I've just got some grading to finish, and a backlog of e-mails to answer, so it's not even a particularly heavy load. It just feels that way...
Tell you what. I'll report back tomorrow on my progress. That way I'll be more motivated to get it all done. Right?
In other news, I am at this very moment listening to Over the Rhine's Ohio double album. And enjoying it. This in itself is not a Big Deal. But for those of you who are tracking with me on the road to recovery from He-Who-Seemed-Like-A-Nice-Boy-At-The-Time-But-Turned-Out-To-Be-A-Sociopath-Number-Two, this is what is known as a Milestone. My capacity to listen to and enjoy music in general has been significantly impaired in my of-late bout with depression, and music that bore a psychological association with my latest failed relationship in particular was boxed up and hidden away so that I wouldn't have to SEE the CDs, much less listen to them. In May or June I turned the corner of being able to pull out and enjoy most of that music again (why should the devil have all the good music, after all?), but somehow this one has a holdout. But then yesterday I found myself humming "Long Lost Brother," (I wanna do better / I wanna try harder / I wanna believe / Down to the letter /Jesus and Mary / Can you carry us / Across this ocean / Into the arms of forgiveness...), and wanting to listen again to it and its brethren.

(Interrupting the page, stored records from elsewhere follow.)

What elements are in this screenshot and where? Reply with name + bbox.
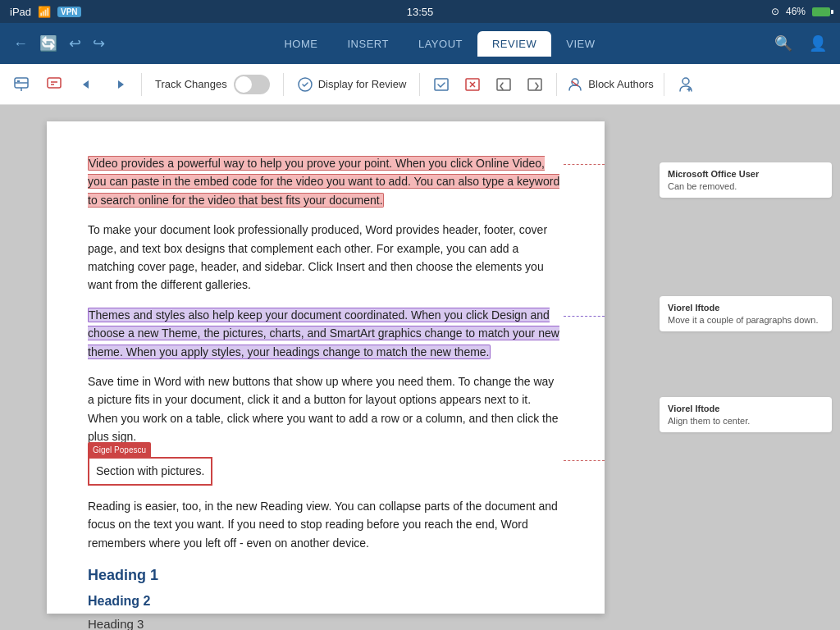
paragraph-3: Themes and styles also help keep your do… bbox=[88, 306, 564, 361]
section-author-label: Gigel Popescu bbox=[88, 442, 151, 459]
status-left: iPad 📶 VPN bbox=[10, 6, 81, 18]
next-change-button[interactable] bbox=[520, 70, 550, 99]
tab-insert[interactable]: INSERT bbox=[332, 31, 403, 57]
svg-rect-3 bbox=[17, 80, 20, 82]
divider-1 bbox=[141, 73, 142, 96]
paragraph-1-text: Video provides a powerful way to help yo… bbox=[88, 156, 559, 208]
review-icons-group bbox=[427, 70, 550, 99]
paragraph-3-text: Themes and styles also help keep your do… bbox=[88, 308, 559, 359]
main-area: Video provides a powerful way to help yo… bbox=[0, 105, 840, 630]
user-icon[interactable]: 👤 bbox=[806, 31, 830, 56]
status-center: 13:55 bbox=[407, 6, 434, 18]
svg-point-16 bbox=[682, 78, 689, 84]
battery-icon bbox=[812, 7, 830, 16]
device-label: iPad bbox=[10, 6, 31, 18]
comment-card-3[interactable]: Viorel Iftode Align them to center. bbox=[660, 397, 832, 432]
prev-change-button[interactable] bbox=[489, 70, 518, 99]
comment-3-author: Viorel Iftode bbox=[668, 404, 824, 413]
comment-2-author: Viorel Iftode bbox=[668, 303, 824, 313]
svg-rect-8 bbox=[435, 79, 448, 90]
back-icon[interactable]: ← bbox=[10, 32, 31, 56]
location-icon: ⊙ bbox=[771, 6, 779, 17]
track-changes-group: Track Changes bbox=[148, 75, 276, 94]
add-comment-button[interactable] bbox=[7, 70, 36, 99]
more-options-button[interactable] bbox=[671, 70, 701, 99]
comment-connector-1 bbox=[564, 164, 605, 165]
divider-3 bbox=[419, 73, 420, 96]
nav-bar: ← 🔄 ↩ ↪ HOME INSERT LAYOUT REVIEW VIEW 🔍… bbox=[0, 23, 840, 64]
section-box: Section with pictures. bbox=[88, 457, 212, 485]
block-authors-label: Block Authors bbox=[588, 78, 654, 90]
accept-button[interactable] bbox=[427, 70, 456, 99]
battery-percent: 46% bbox=[786, 6, 806, 17]
tab-review[interactable]: REVIEW bbox=[477, 31, 551, 57]
status-bar: iPad 📶 VPN 13:55 ⊙ 46% bbox=[0, 0, 840, 23]
document-page: Video provides a powerful way to help yo… bbox=[47, 121, 605, 614]
vpn-badge: VPN bbox=[57, 7, 81, 17]
paragraph-5-wrapper: Gigel Popescu Section with pictures. bbox=[88, 457, 564, 485]
tab-home[interactable]: HOME bbox=[269, 31, 332, 57]
svg-rect-12 bbox=[497, 79, 510, 90]
divider-5 bbox=[664, 73, 664, 96]
toolbar: Track Changes Display for Review Block A… bbox=[0, 64, 840, 105]
paragraph-6: Reading is easier, too, in the new Readi… bbox=[88, 497, 564, 552]
comment-card-1[interactable]: Microsoft Office User Can be removed. bbox=[660, 162, 832, 198]
comment-3-body: Align them to center. bbox=[668, 416, 824, 426]
track-changes-label: Track Changes bbox=[155, 78, 227, 90]
time-display: 13:55 bbox=[407, 6, 434, 18]
redo-icon[interactable]: ↪ bbox=[89, 31, 108, 56]
divider-2 bbox=[283, 73, 284, 96]
nav-tabs: HOME INSERT LAYOUT REVIEW VIEW bbox=[115, 31, 765, 57]
heading-2: Heading 2 bbox=[88, 591, 564, 612]
track-changes-toggle[interactable] bbox=[234, 75, 270, 94]
heading-3: Heading 3 bbox=[88, 614, 564, 630]
svg-rect-4 bbox=[48, 78, 61, 88]
next-comment-button[interactable] bbox=[105, 70, 135, 99]
paragraph-2: To make your document look professionall… bbox=[88, 221, 564, 294]
comment-1-author: Microsoft Office User bbox=[668, 169, 824, 179]
display-review-label: Display for Review bbox=[318, 78, 407, 90]
divider-4 bbox=[556, 73, 557, 96]
nav-icons-right: 🔍 👤 bbox=[771, 31, 830, 56]
undo-icon[interactable]: ↩ bbox=[66, 31, 84, 56]
comment-connector-5 bbox=[564, 460, 605, 461]
block-authors-button[interactable]: Block Authors bbox=[564, 76, 657, 93]
document-icon[interactable]: 🔄 bbox=[36, 31, 61, 56]
display-for-review-button[interactable]: Display for Review bbox=[290, 76, 413, 93]
status-right: ⊙ 46% bbox=[771, 6, 830, 17]
comment-connector-3 bbox=[564, 316, 605, 317]
prev-comment-button[interactable] bbox=[72, 70, 102, 99]
comment-1-body: Can be removed. bbox=[668, 181, 824, 191]
reject-button[interactable] bbox=[458, 70, 487, 99]
heading-1: Heading 1 bbox=[88, 564, 564, 587]
paragraph-4: Save time in Word with new buttons that … bbox=[88, 372, 564, 446]
wifi-icon: 📶 bbox=[38, 6, 51, 18]
comment-card-2[interactable]: Viorel Iftode Move it a couple of paragr… bbox=[660, 296, 832, 331]
section-text: Section with pictures. bbox=[96, 464, 204, 477]
comment-sidebar: Microsoft Office User Can be removed. Vi… bbox=[651, 105, 840, 630]
tab-view[interactable]: VIEW bbox=[551, 31, 609, 57]
nav-icons-left: ← 🔄 ↩ ↪ bbox=[10, 31, 108, 56]
tab-layout[interactable]: LAYOUT bbox=[404, 31, 477, 57]
svg-rect-13 bbox=[528, 79, 541, 90]
delete-comment-button[interactable] bbox=[39, 70, 69, 99]
comment-2-body: Move it a couple of paragraphs down. bbox=[668, 315, 824, 325]
paragraph-1: Video provides a powerful way to help yo… bbox=[88, 154, 564, 209]
search-icon[interactable]: 🔍 bbox=[771, 31, 796, 56]
document-area: Video provides a powerful way to help yo… bbox=[0, 105, 651, 630]
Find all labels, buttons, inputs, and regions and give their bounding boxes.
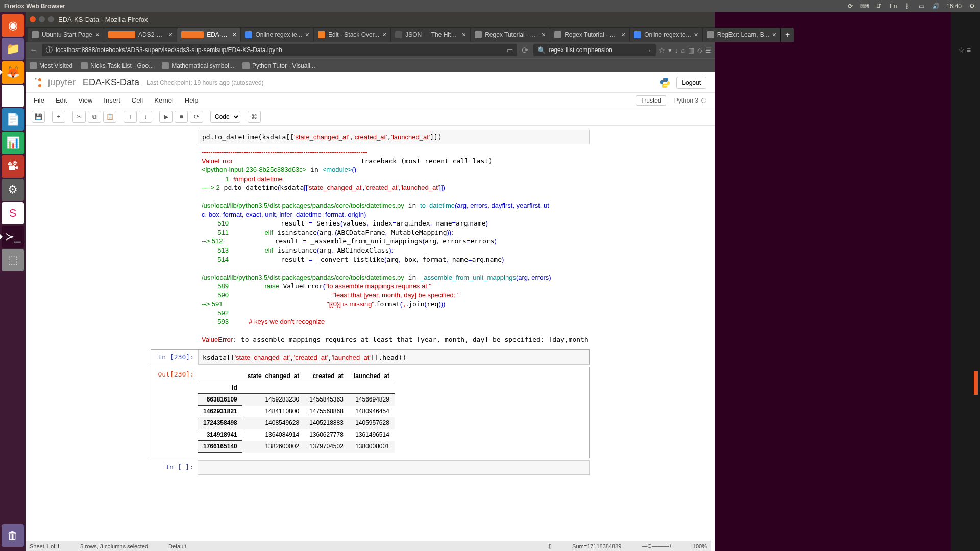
jupyter-logo[interactable]: jupyter [34,77,76,89]
star-icon[interactable]: ☆ ≡ [958,46,971,54]
calc-icon[interactable]: 📊 [2,132,24,154]
code-cell[interactable]: In [230]: ksdata[['state_changed_at','cr… [151,349,590,365]
bookmark-item[interactable]: Nicks-Task-List - Goo... [81,62,154,69]
battery-icon[interactable]: ▭ [918,2,926,10]
window-close-button[interactable] [30,16,36,22]
search-bar[interactable]: 🔍 regex llist comphension → [533,44,656,56]
logout-button[interactable]: Logout [676,77,706,89]
browser-tab[interactable]: EDA-KS-Data× [177,28,240,42]
library-icon[interactable]: ▥ [688,46,694,54]
tab-close-icon[interactable]: × [542,31,546,39]
dropdown-icon[interactable]: → [645,46,652,54]
tab-close-icon[interactable]: × [621,31,625,39]
impress-icon[interactable]: 📽 [2,155,24,178]
clock[interactable]: 16:40 [946,3,962,10]
new-tab-button[interactable]: + [781,28,794,42]
move-down-button[interactable]: ↓ [139,111,152,123]
browser-tab[interactable]: JSON — The Hitc...× [391,28,470,42]
bluetooth-icon[interactable]: ᛒ [903,2,912,10]
menu-cell[interactable]: Cell [132,96,143,104]
move-up-button[interactable]: ↑ [124,111,137,123]
downloads-icon[interactable]: ↓ [675,46,678,54]
writer-icon[interactable]: 📄 [2,108,24,131]
bookmark-item[interactable]: Mathematical symbol... [162,62,234,69]
reload-button[interactable]: ⟳ [520,45,530,55]
cut-button[interactable]: ✂ [72,111,86,123]
output-cell: Out[230]: state_changed_atcreated_atlaun… [151,367,590,458]
add-cell-button[interactable]: + [52,111,65,123]
browser-tab[interactable]: ADS2-eda-unsup× [104,28,177,42]
paste-button[interactable]: 📋 [103,111,116,123]
window-minimize-button[interactable] [39,16,45,22]
sheet-indicator: Sheet 1 of 1 [30,543,60,549]
stop-button[interactable]: ■ [175,111,188,123]
tab-close-icon[interactable]: × [232,31,236,39]
keyboard-icon[interactable]: ⌨ [861,2,869,10]
menu-kernel[interactable]: Kernel [154,96,174,104]
bookmark-item[interactable]: Most Visited [30,62,72,69]
browser-tab[interactable]: Online regex te...× [630,28,702,42]
disk-icon[interactable]: ⬚ [2,249,24,271]
url-text: localhost:8888/notebooks/ADS3-supervised… [56,46,504,54]
code-input[interactable] [198,460,590,475]
trusted-badge[interactable]: Trusted [636,95,666,106]
wifi-icon[interactable]: ⇵ [875,2,883,10]
tab-close-icon[interactable]: × [382,31,386,39]
firefox-icon[interactable]: 🦊 [2,61,24,84]
slack-icon[interactable]: S [2,202,24,224]
sync-icon[interactable]: ⟳ [846,2,854,10]
address-bar[interactable]: ⓘ localhost:8888/notebooks/ADS3-supervis… [42,44,517,56]
menu-help[interactable]: Help [185,96,199,104]
terminal-icon[interactable]: ≻_ [2,226,24,248]
window-maximize-button[interactable] [48,16,54,22]
browser-tab[interactable]: Edit - Stack Over...× [314,28,390,42]
gear-icon[interactable]: ⚙ [968,2,976,10]
tab-favicon-icon [245,31,252,38]
browser-tab[interactable]: Online regex te...× [241,28,313,42]
zoom-slider[interactable]: —⊝———+ [642,543,672,549]
language-indicator[interactable]: En [889,2,897,10]
kernel-indicator[interactable]: Python 3 [674,97,706,104]
files-icon[interactable]: 📁 [2,38,24,60]
tab-close-icon[interactable]: × [694,31,698,39]
browser-tab[interactable]: RegExr: Learn, B...× [703,28,780,42]
code-cell[interactable]: pd.to_datetime(ksdata[['state_changed_at… [151,130,590,347]
command-palette-button[interactable]: ⌘ [248,111,261,123]
menu-view[interactable]: View [78,96,92,104]
tab-close-icon[interactable]: × [168,31,173,39]
code-input[interactable]: ksdata[['state_changed_at','created_at',… [198,350,589,365]
save-button[interactable]: 💾 [32,111,45,123]
tab-close-icon[interactable]: × [772,31,776,39]
restart-button[interactable]: ⟳ [190,111,203,123]
trash-icon[interactable]: 🗑 [2,524,24,547]
code-input[interactable]: pd.to_datetime(ksdata[['state_changed_at… [198,130,590,144]
star-icon[interactable]: ☆ [659,46,665,54]
home-icon[interactable]: ⌂ [681,46,685,54]
notebook-title[interactable]: EDA-KS-Data [83,77,139,88]
info-icon[interactable]: ⓘ [46,45,53,55]
browser-tab[interactable]: Regex Tutorial - Par...× [471,28,550,42]
chrome-icon[interactable]: ◯ [2,85,24,107]
browser-tab[interactable]: Regex Tutorial - Rep...× [550,28,629,42]
dash-icon[interactable]: ◉ [2,14,24,37]
settings-icon[interactable]: ⚙ [2,179,24,201]
tab-close-icon[interactable]: × [95,31,100,39]
bookmark-item[interactable]: Python Tutor - Visuali... [242,62,315,69]
tab-label: JSON — The Hitc... [405,31,459,38]
reader-icon[interactable]: ▭ [507,46,513,54]
copy-button[interactable]: ⧉ [88,111,101,123]
menu-edit[interactable]: Edit [56,96,67,104]
menu-file[interactable]: File [34,96,44,104]
pocket2-icon[interactable]: ◇ [697,46,702,54]
volume-icon[interactable]: 🔊 [932,2,940,10]
back-button[interactable]: ← [29,45,39,55]
code-cell[interactable]: In [ ]: [151,460,590,475]
run-button[interactable]: ▶ [159,111,173,123]
pocket-icon[interactable]: ▾ [668,46,672,54]
menu-insert[interactable]: Insert [104,96,120,104]
tab-close-icon[interactable]: × [305,31,309,39]
menu-icon[interactable]: ☰ [705,46,712,54]
browser-tab[interactable]: Ubuntu Start Page× [28,28,104,42]
tab-close-icon[interactable]: × [462,31,466,39]
celltype-select[interactable]: Code [210,111,240,123]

"I wanna do better, I wanna try harder" is the story of my life. It's the reason I'm beating myself up before I even get out of bed over my overdue to do list. Forgiveness, Grace, is hard to grasp hold of, first and foremost for myself, secondarily for everyone else, including ex-boyfriends. I try harder to do better at forgiving and being forgiven, and miss the truth that it's a gift, it's precisely not about my ability to do it perfectly, because if perfection were an option, forgiveness wouldn't be a necessity. But perfection is not an option, it's an idol, and a nasty, persistent one at that, one that demands constant human sacrifice and never is satisfied. So I pray for deliverance, for the grace to know forgiveness from both sides as a supernatural gift. And I'll head to church on Sunday to eat and drink unworthily in remembrance of the divine human sacrifice to end all sacrifices, the Perfect lover who loves me perfectly, in all my imperfection.